(Listed records begins)

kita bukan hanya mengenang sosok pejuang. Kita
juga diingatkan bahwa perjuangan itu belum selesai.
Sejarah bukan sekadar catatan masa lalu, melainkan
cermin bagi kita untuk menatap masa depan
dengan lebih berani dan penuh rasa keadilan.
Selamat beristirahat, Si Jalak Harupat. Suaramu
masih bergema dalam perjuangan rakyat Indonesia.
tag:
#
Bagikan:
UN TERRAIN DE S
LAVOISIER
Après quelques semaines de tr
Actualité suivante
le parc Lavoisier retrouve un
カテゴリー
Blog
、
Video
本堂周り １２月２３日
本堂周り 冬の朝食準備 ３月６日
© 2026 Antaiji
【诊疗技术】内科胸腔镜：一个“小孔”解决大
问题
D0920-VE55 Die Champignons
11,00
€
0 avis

(Listed records ends)
(Listed records begins)

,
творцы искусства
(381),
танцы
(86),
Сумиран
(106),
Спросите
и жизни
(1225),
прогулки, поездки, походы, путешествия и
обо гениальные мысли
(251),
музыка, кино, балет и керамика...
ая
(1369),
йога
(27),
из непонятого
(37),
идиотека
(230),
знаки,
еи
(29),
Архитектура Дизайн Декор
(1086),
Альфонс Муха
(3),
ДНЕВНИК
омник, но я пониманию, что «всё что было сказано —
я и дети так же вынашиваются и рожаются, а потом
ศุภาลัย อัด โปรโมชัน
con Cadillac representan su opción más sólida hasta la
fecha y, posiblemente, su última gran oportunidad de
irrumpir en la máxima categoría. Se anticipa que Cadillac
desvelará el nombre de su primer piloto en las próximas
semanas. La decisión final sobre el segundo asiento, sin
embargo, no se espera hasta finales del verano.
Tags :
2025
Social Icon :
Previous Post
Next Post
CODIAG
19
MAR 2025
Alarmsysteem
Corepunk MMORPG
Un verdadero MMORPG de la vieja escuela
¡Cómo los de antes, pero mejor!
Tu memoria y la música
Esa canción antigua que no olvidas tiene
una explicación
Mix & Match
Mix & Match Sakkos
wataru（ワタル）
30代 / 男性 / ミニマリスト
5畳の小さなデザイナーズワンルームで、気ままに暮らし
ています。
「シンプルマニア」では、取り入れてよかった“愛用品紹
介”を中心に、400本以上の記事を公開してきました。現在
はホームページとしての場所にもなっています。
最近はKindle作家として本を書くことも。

(Listed records ends)

## What is expected
Look through the material above and print exactly the lines from the one containing "Mix & Match Sakkos" to the one containing "最近はKindle作家として本を書くことも。", both included, and nothing more.

## Result
Mix & Match Sakkos
wataru（ワタル）
30代 / 男性 / ミニマリスト
5畳の小さなデザイナーズワンルームで、気ままに暮らし
ています。
「シンプルマニア」では、取り入れてよかった“愛用品紹
介”を中心に、400本以上の記事を公開してきました。現在
はホームページとしての場所にもなっています。
最近はKindle作家として本を書くことも。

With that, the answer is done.